The significance of the study results is limited by several factors. First, this study is limited by its pilot trial design and small sample size. Second, the different nature of the operations in terms of the extent of resection and the height and technique of the anastomoses contributes to a certain degree of surgical heterogeneity, even if - as is to be expected in a randomized study - the distribution between the two arms was comparable. Third, the use of propofol for anesthesia induction (or maintenance) could have introduced confounders regarding the effects of RIPC because propofol may attenuate the protective effect of RIPC, as revealed by two multicenter trials, the ERICCA [20] and RIPHeart [21]. However, all the evidence on the inhibitory effect of propofol on RIPC is related to its cardioprotective effect. There is insufficient evidence regarding other organs involved. In addition, several studies have demonstrated the positive effects of RIPC on the lung and intestine despite the use of propofol [15].

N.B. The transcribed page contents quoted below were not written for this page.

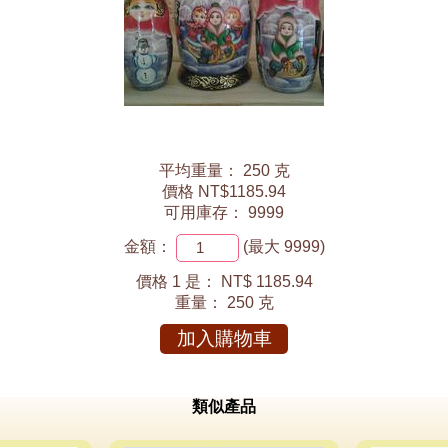
平均重量： 250 克
價格 NT$1185.94
可用庫存： 9999
金額：
(最大 9999)
價格 1 是：
NT$ 1185.94
重量：
250 克
加入購物車
類似產品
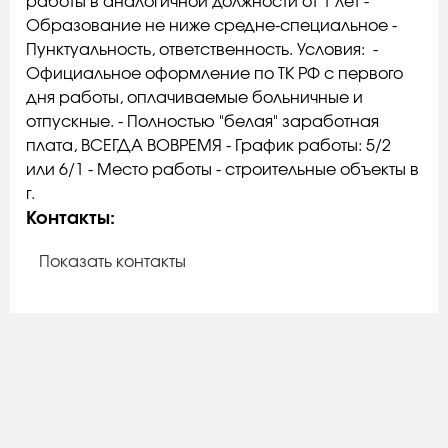
работы в аналогичной должности от 1 лет -
Образование не ниже средне-специальное -
Пунктуальность, ответственность. Условия: -
Официальное оформление по ТК РФ с первого
дня работы, оплачиваемые больничные и
отпускные. - Полностью "белая" заработная
плата, ВСЕГДА ВОВРЕМЯ - График работы: 5/2
или 6/1 - Место работы - строительные объекты в
г.
Контакты:
Показать контакты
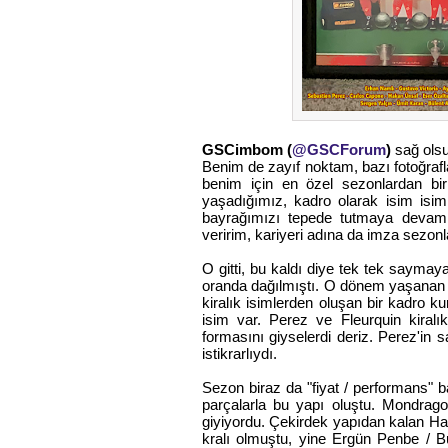
GSCimbom (
@GSCForum
)
sağ olsun
Benim de zayıf noktam, bazı fotoğrafla
benim için en özel sezonlardan bi
yaşadığımız, kadro olarak isim isi
bayrağımızı tepede tutmaya devam
veririm, kariyeri adına da imza sezonla
O gitti, bu kaldı diye tek tek saym
oranda dağılmıştı. O dönem yaşanan m
kiralık isimlerden oluşan bir kadro 
isim var. Perez ve Fleurquin kiral
formasını giyselerdi deriz. Perez'in 
istikrarlıydı.
Sezon biraz da "fiyat / performans" 
parçalarla bu yapı oluştu. Mondragon
giyiyordu. Çekirdek yapıdan kalan Ha
kralı olmuştu, yine Ergün Penbe / 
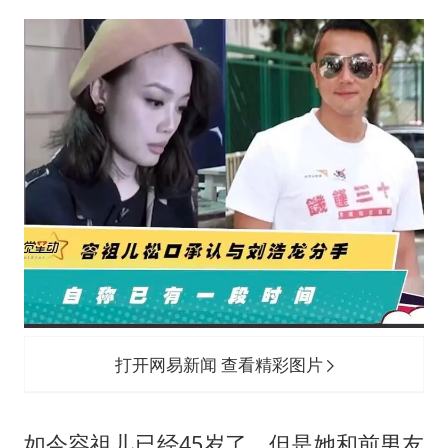
打开网易新闻 查看精彩图片
如今容祖儿已经45岁了，但是她和前男友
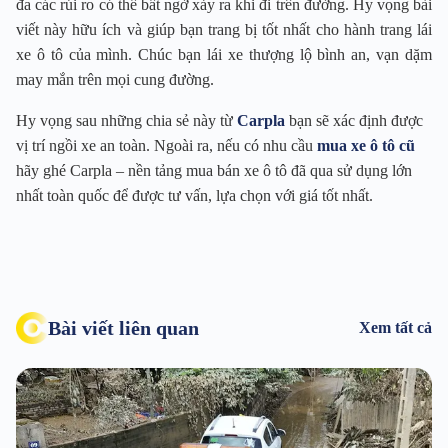
đa các rủi ro có thể bất ngờ xảy ra khi đi trên đường. Hy vọng bài
viết này hữu ích và giúp bạn trang bị tốt nhất cho hành trang lái
xe ô tô của mình. Chúc bạn lái xe thượng lộ bình an, vạn dặm
may mắn trên mọi cung đường.
Hy vọng sau những chia sẻ này từ
Carpla
bạn sẽ xác định được
vị trí ngồi xe an toàn. Ngoài ra, nếu có nhu cầu
mua xe ô tô cũ
hãy ghé Carpla – nền tảng mua bán xe ô tô đã qua sử dụng lớn
nhất toàn quốc để được tư vấn, lựa chọn với giá tốt nhất.
Bài viết liên quan
Xem tất cả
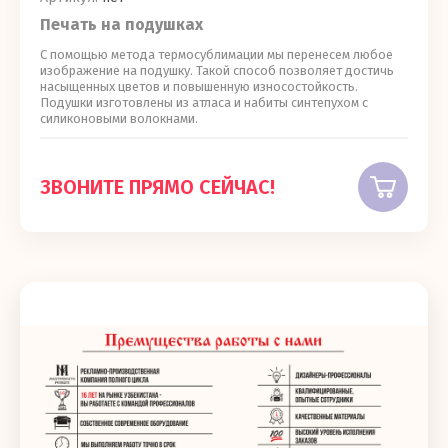
Печать на подушках
С помощью метода термосублимации мы перенесем любое
изображение на подушку. Такой способ позволяет достичь
насыщенных цветов и повышенную износостойкость.
Подушки изготовлены из атласа и набиты синтепухом с
силиконовыми волокнами.
ЗВОНИТЕ ПРЯМО СЕЙЧАС!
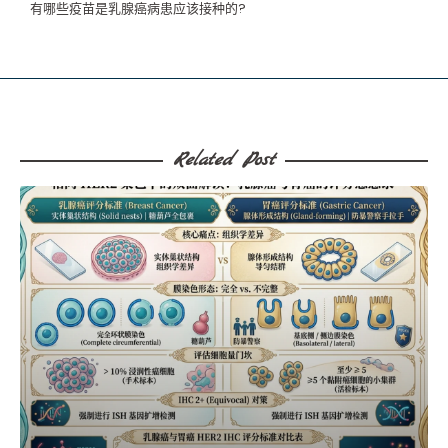
有哪些疫苗是乳腺癌病患应该接种的?
Related Post​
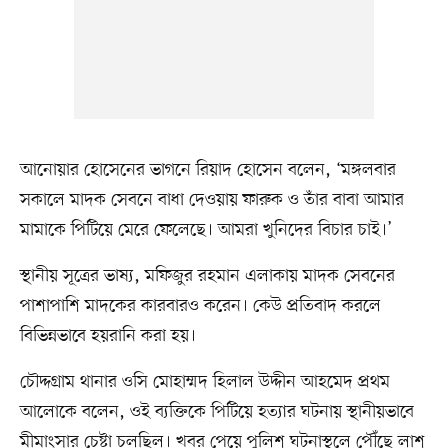
আনোয়ার হোসেনের ভাগনে রিয়াদ হোসেন বলেন, ‘মঙ্গলবার
সকালে মাদক সেবনে বাধা দেওয়ায় ফারুক ও তাঁর বাবা আমার
মামাকে পিটিয়ে মেরে ফেলেছে। আমরা খুনিদের বিচার চাই।’
স্থানীয় সূত্রের ভাষ্য, মফিজুর রহমান এলাকায় মাদক সেবনের
পাশাপাশি মাদকের কারবারও করেন। কেউ প্রতিবাদ করলে
বিভিন্নভাবে হয়রানি করা হয়।
চৌদ্দগ্রাম থানার ওসি মোহাম্মদ হিলাল উদ্দীন আহমেদ প্রথম
আলোকে বলেন, ওই ব্যক্তিকে পিটিয়ে হত্যার ঘটনায় স্থানীয়ভাবে
মীমাংসার চেষ্টা চলছিল। খবর পেয়ে পুলিশ ঘটনাস্থলে পৌঁছে লাশ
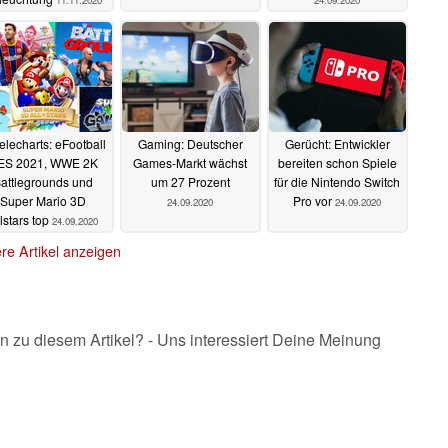
11.11.2020
24.09.2020
elecharts: eFootball
Gaming: Deutscher
Gerücht: Entwickler
ES 2021, WWE 2K
Games-Markt wächst
bereiten schon Spiele
attlegrounds und
um 27 Prozent
für die Nintendo Switch
Super Mario 3D
Pro vor
24.09.2020
24.09.2020
lstars top
24.09.2020
re Artikel anzeigen
n zu diesem Artikel? - Uns interessiert Deine Meinung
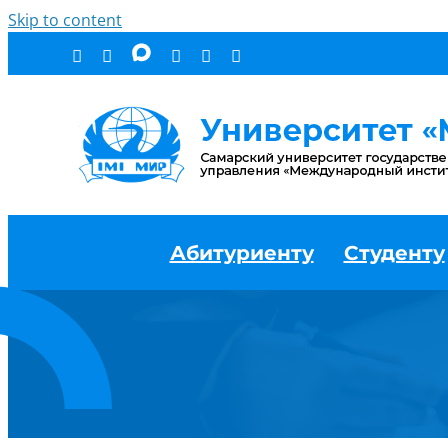
Skip to content
Абитуриенту
Студенту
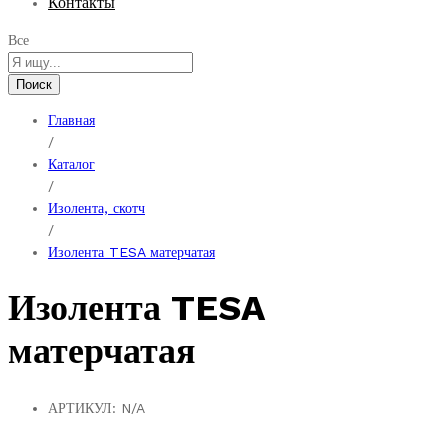
Контакты
Все
Поиск
Главная
/
Каталог
/
Изолента, скотч
/
Изолента TESA матерчатая
Изолента TESA
матерчатая
АРТИКУЛ:
N/A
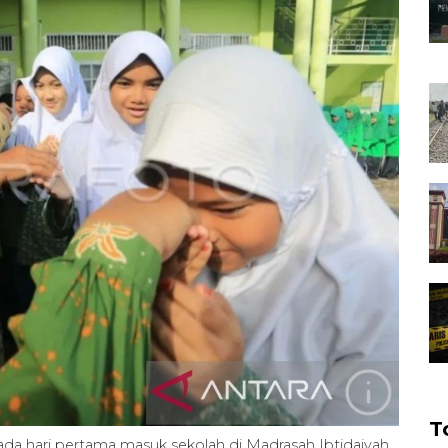
T
da hari pertama masuk sekolah di Madrasah Ibtidaiyah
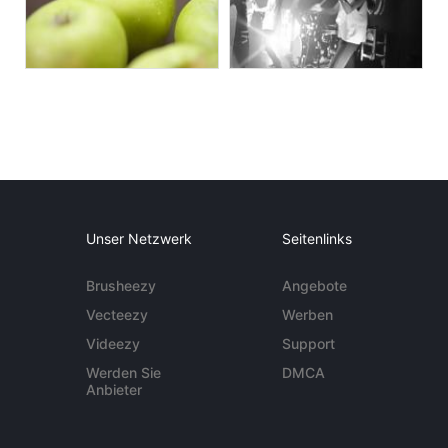
Unser Netzwerk
Seitenlinks
Brusheezy
Angebote
Vecteezy
Werben
Videezy
Support
Werden Sie
DMCA
Anbieter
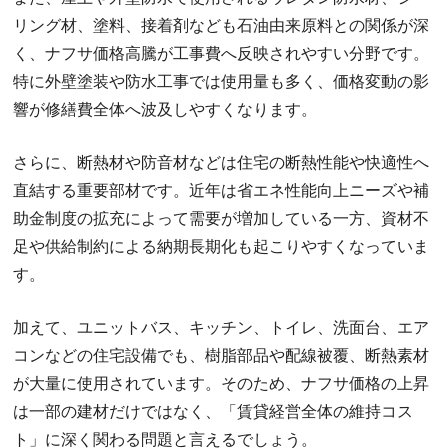
リング材、塗料、接着剤なども石油由来原料との関係が深
く、ナフサ価格高騰が工事費へ反映されやすい分野です。
特に外壁塗装や防水工事では使用量も多く、価格変動の影
響が修繕費全体へ波及しやすくなります。
さらに、断熱材や防音材などは住宅の断熱性能や快適性へ
直結する重要部材です。近年は省エネ性能向上ニーズや補
助金制度の拡充によって需要が増加している一方、資材不
足や供給制約による納期長期化も起こりやすくなっていま
す。
加えて、ユニットバス、キッチン、トイレ、洗面台、エア
コンなどの住宅設備でも、樹脂部品や配線被覆、断熱素材
が大量に使用されています。そのため、ナフサ価格の上昇
は一部の建材だけではなく、「賃貸経営全体の維持コス
ト」に深く関わる問題と言えるでしょう。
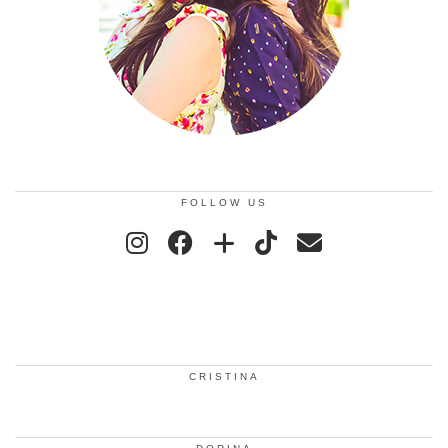
FOLLOW US
CRISTINA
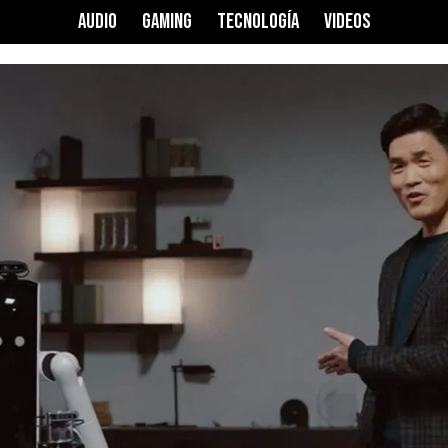
AUDIO
GAMING
TECNOLOGÍA
VIDEOS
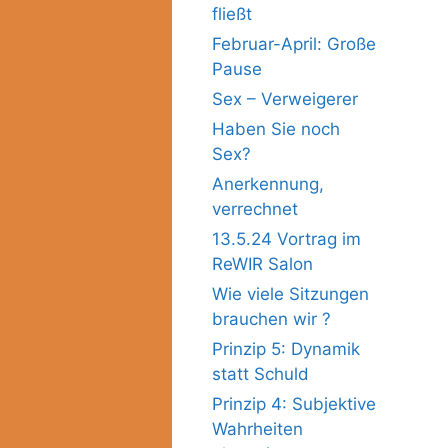
fließt
Februar-April: Große
Pause
Sex – Verweigerer
Haben Sie noch
Sex?
Anerkennung,
verrechnet
13.5.24 Vortrag im
ReWIR Salon
Wie viele Sitzungen
brauchen wir ?
Prinzip 5: Dynamik
statt Schuld
Prinzip 4: Subjektive
Wahrheiten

In conclusion, based on the results of this randomized controlled trial, RIPC cannot be recommended as a routine measure for the prevention of AL after anterior resection for rectal cancer. Since this pilot study did not show a significant effect of the study intervention, no clear rationale for a definitive RCT can be derived from the results. However, the tendency toward faster secondary anastomotic healing under endoscopic vacuum therapy for Grade B AL in the RIPC arm could indicate at least a certain supportive effect and should be investigated in further clinical studies.